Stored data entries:
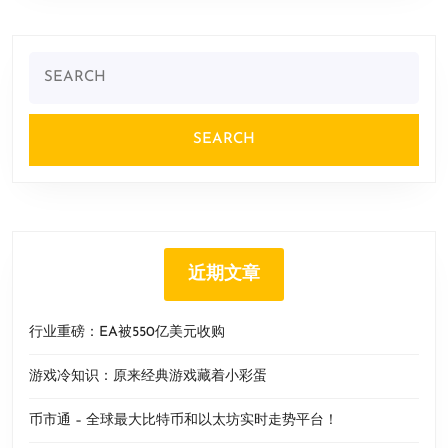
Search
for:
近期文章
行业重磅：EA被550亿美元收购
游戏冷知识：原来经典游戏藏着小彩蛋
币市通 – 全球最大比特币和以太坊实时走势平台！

...

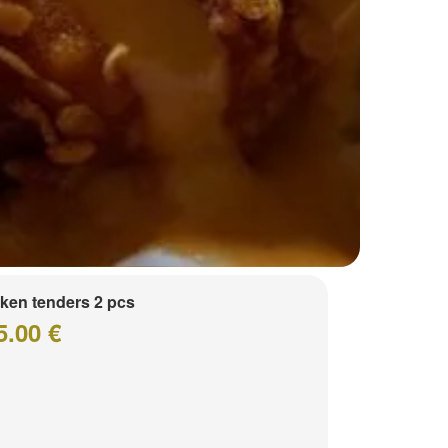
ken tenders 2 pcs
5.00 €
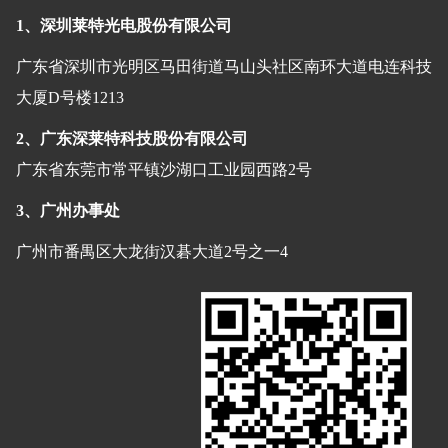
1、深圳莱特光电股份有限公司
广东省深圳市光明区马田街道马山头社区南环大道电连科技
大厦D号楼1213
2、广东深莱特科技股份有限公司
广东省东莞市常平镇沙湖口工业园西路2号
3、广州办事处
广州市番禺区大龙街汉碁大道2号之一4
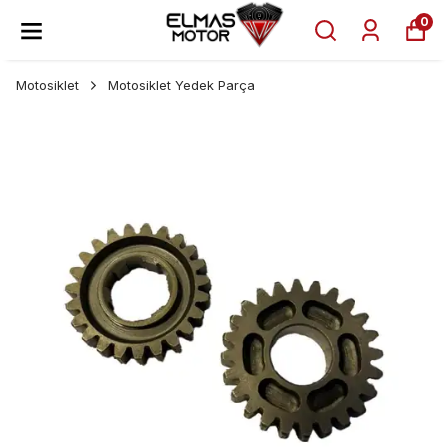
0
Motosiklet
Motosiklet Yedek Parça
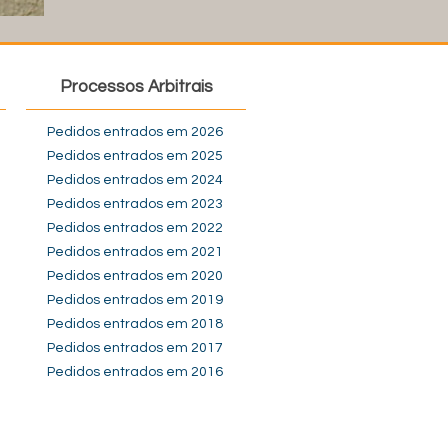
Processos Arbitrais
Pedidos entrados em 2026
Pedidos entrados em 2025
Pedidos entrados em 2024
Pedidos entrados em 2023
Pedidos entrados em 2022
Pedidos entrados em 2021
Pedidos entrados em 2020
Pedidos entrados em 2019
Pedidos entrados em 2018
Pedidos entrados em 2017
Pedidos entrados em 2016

==

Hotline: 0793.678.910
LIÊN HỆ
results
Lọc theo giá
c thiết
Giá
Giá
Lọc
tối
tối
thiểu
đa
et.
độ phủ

→ **EXERCISE OBJECTIVE**
Whenever the string "Motosiklet" turns up in a line of the data, copy that line.

→ **SOLVED EXERCISE**
Motosiklet
Motosiklet Yedek Parça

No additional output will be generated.